• WHAT IS EXPECTED: Whenever a line carries the word "更换门店", pull it out of the entries.

• RECORDS TO PROCESS:
━━━━━━━━━━━━━━━━━━━━
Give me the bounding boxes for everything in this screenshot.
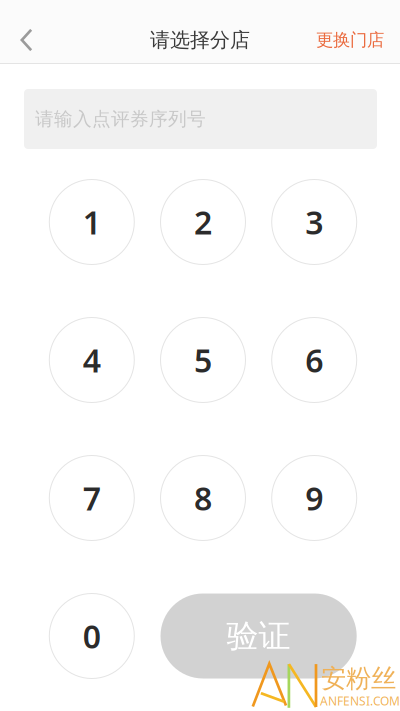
staticText: 4 bbox=[83, 339, 101, 381]
staticText: 验证 bbox=[227, 616, 291, 656]
button[interactable]: 8 bbox=[160, 456, 246, 540]
staticText: 更换门店 bbox=[316, 29, 384, 51]
staticText: ANFENSI.COM bbox=[320, 693, 400, 709]
staticText: 7 bbox=[83, 477, 101, 519]
staticText: 3 bbox=[305, 201, 323, 243]
staticText: 请选择分店 bbox=[150, 28, 250, 52]
staticText: 2 bbox=[194, 201, 212, 243]
button[interactable]: 7 bbox=[49, 456, 134, 540]
button[interactable]: 更换门店 bbox=[300, 18, 400, 62]
button[interactable]: 9 bbox=[272, 456, 357, 540]
button[interactable]: 2 bbox=[160, 180, 246, 264]
staticText: 5 bbox=[194, 339, 212, 381]
button[interactable]: 6 bbox=[272, 318, 357, 402]
staticText: 9 bbox=[305, 477, 323, 519]
staticText: 0 bbox=[83, 615, 101, 657]
staticText: 请输入点评券序列号 bbox=[35, 108, 206, 130]
button[interactable]: 5 bbox=[160, 318, 246, 402]
staticText: 1 bbox=[83, 201, 101, 243]
staticText: 8 bbox=[194, 477, 212, 519]
button[interactable]: 0 bbox=[49, 594, 134, 678]
staticText: 安粉丝 bbox=[321, 663, 396, 694]
button[interactable]: 1 bbox=[49, 180, 134, 264]
button[interactable]: 验证 bbox=[160, 594, 357, 678]
button[interactable]: Back bbox=[4, 18, 48, 62]
button[interactable]: 3 bbox=[272, 180, 357, 264]
button[interactable]: 4 bbox=[49, 318, 134, 402]
staticText: 6 bbox=[305, 339, 323, 381]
━━━━━━━━━━━━━━━━━━━━
• RESPONSE AREA:
staticText: 更换门店 bbox=[316, 29, 384, 51]
button[interactable]: 更换门店 bbox=[300, 18, 400, 62]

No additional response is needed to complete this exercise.